##### Recorded information

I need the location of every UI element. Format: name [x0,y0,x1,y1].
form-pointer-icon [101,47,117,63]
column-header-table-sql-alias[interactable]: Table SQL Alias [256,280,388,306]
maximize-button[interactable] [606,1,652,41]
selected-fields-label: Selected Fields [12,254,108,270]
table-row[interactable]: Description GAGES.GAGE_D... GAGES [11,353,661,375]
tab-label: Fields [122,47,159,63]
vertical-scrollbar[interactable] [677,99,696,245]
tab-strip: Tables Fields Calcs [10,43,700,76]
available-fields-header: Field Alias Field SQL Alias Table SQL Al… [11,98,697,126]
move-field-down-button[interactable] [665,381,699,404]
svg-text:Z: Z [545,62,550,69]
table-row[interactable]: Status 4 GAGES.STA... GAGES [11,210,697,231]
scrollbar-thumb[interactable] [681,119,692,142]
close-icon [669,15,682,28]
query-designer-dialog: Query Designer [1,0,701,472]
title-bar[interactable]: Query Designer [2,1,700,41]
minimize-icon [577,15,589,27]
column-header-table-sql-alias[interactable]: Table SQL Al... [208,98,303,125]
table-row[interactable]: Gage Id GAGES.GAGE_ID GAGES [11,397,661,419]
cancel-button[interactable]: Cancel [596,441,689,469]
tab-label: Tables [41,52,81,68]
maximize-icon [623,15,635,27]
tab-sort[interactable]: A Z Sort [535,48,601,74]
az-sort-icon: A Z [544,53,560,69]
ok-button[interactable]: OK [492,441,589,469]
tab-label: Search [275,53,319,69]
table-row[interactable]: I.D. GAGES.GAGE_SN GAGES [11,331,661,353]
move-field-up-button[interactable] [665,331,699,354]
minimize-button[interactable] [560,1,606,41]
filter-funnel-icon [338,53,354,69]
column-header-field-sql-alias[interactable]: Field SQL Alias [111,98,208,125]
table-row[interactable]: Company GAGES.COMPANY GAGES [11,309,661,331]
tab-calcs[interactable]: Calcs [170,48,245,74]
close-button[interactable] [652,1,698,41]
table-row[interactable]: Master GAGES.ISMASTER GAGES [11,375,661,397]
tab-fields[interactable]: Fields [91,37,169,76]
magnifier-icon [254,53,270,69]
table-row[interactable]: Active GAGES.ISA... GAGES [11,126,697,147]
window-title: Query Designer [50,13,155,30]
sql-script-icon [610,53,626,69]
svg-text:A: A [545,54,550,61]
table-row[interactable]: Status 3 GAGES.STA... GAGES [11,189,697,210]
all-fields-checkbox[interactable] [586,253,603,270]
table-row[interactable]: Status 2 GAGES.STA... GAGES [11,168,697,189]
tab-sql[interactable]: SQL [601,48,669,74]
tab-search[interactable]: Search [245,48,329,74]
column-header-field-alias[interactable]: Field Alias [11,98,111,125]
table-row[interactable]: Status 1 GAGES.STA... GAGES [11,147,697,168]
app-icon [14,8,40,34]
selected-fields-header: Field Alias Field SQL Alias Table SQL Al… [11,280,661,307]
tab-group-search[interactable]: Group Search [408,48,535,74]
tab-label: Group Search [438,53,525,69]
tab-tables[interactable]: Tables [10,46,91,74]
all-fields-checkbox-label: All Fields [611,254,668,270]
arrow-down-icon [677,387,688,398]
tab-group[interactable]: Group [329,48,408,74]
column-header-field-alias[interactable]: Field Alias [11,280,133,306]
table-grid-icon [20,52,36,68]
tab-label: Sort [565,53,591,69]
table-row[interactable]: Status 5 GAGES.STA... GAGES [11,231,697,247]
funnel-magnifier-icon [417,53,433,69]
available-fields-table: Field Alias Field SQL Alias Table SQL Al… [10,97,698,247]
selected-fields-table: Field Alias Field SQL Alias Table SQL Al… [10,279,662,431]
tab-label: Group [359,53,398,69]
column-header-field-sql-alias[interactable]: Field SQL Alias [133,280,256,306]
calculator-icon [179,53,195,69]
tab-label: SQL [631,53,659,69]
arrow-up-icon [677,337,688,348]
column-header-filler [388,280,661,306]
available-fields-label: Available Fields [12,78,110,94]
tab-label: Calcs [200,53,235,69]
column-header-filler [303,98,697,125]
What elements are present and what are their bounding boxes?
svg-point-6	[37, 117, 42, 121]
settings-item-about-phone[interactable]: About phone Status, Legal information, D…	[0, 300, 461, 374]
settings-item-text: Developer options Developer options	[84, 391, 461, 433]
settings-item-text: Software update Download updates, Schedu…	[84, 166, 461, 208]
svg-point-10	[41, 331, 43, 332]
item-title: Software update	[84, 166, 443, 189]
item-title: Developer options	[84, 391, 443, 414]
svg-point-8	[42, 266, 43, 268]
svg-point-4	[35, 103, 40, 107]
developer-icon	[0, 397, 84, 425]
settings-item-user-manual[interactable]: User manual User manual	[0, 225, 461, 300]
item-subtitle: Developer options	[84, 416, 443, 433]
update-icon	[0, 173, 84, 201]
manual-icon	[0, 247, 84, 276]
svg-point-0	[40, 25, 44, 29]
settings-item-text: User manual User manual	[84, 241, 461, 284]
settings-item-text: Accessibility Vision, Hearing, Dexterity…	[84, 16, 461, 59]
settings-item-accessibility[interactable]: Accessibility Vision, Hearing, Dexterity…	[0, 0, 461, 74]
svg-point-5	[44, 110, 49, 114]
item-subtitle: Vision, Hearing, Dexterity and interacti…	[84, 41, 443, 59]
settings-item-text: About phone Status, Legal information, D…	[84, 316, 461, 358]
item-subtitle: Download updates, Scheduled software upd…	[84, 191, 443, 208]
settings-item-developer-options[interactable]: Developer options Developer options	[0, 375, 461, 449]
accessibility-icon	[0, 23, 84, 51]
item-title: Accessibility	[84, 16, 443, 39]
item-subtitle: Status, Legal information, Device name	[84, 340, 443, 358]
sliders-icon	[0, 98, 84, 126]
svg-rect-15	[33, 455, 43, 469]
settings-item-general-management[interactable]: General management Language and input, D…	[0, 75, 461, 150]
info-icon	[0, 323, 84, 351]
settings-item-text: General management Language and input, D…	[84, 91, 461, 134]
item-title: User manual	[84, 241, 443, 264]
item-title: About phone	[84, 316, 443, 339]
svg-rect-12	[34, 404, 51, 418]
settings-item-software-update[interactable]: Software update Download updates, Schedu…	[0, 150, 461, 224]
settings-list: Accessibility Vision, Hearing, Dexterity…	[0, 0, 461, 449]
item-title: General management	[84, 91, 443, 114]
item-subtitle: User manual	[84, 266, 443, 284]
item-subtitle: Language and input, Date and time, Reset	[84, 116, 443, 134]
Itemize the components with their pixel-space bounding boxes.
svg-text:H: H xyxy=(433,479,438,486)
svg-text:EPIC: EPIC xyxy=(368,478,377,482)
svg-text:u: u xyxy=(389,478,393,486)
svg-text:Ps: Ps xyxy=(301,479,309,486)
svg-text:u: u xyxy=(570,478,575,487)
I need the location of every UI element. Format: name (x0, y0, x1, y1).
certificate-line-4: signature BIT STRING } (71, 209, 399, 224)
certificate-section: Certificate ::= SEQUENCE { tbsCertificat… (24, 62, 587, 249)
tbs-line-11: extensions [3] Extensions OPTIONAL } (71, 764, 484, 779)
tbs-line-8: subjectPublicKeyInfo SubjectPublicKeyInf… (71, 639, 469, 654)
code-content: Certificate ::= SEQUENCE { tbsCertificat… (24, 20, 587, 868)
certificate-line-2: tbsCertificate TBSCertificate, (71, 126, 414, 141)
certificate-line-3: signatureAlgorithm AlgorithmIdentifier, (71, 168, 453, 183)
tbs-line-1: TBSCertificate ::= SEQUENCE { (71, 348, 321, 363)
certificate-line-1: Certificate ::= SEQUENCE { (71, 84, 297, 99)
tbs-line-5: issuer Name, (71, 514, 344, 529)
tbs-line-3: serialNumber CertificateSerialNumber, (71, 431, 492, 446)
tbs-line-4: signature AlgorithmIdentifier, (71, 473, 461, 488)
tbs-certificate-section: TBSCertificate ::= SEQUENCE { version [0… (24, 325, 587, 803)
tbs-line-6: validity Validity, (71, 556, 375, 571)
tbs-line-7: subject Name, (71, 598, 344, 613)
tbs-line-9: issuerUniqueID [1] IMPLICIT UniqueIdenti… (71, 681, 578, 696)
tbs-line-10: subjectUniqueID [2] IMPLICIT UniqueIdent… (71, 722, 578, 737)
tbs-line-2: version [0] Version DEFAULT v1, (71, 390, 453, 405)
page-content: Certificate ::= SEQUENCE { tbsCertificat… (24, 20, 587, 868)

##########

- _What you are asked to do_: Starting from the line that contains "y0, x1, y1).", give again every line to the last line of the data, exactly. Include nothing else.

- _Answer section_:
I need the location of every UI element. Format: name (x0, y0, x1, y1).
certificate-line-4: signature BIT STRING } (71, 209, 399, 224)
certificate-section: Certificate ::= SEQUENCE { tbsCertificat… (24, 62, 587, 249)
tbs-line-11: extensions [3] Extensions OPTIONAL } (71, 764, 484, 779)
tbs-line-8: subjectPublicKeyInfo SubjectPublicKeyInf… (71, 639, 469, 654)
code-content: Certificate ::= SEQUENCE { tbsCertificat… (24, 20, 587, 868)
certificate-line-2: tbsCertificate TBSCertificate, (71, 126, 414, 141)
certificate-line-3: signatureAlgorithm AlgorithmIdentifier, (71, 168, 453, 183)
tbs-line-1: TBSCertificate ::= SEQUENCE { (71, 348, 321, 363)
certificate-line-1: Certificate ::= SEQUENCE { (71, 84, 297, 99)
tbs-line-5: issuer Name, (71, 514, 344, 529)
tbs-line-3: serialNumber CertificateSerialNumber, (71, 431, 492, 446)
tbs-line-4: signature AlgorithmIdentifier, (71, 473, 461, 488)
tbs-certificate-section: TBSCertificate ::= SEQUENCE { version [0… (24, 325, 587, 803)
tbs-line-6: validity Validity, (71, 556, 375, 571)
tbs-line-7: subject Name, (71, 598, 344, 613)
tbs-line-9: issuerUniqueID [1] IMPLICIT UniqueIdenti… (71, 681, 578, 696)
tbs-line-10: subjectUniqueID [2] IMPLICIT UniqueIdent… (71, 722, 578, 737)
tbs-line-2: version [0] Version DEFAULT v1, (71, 390, 453, 405)
page-content: Certificate ::= SEQUENCE { tbsCertificat… (24, 20, 587, 868)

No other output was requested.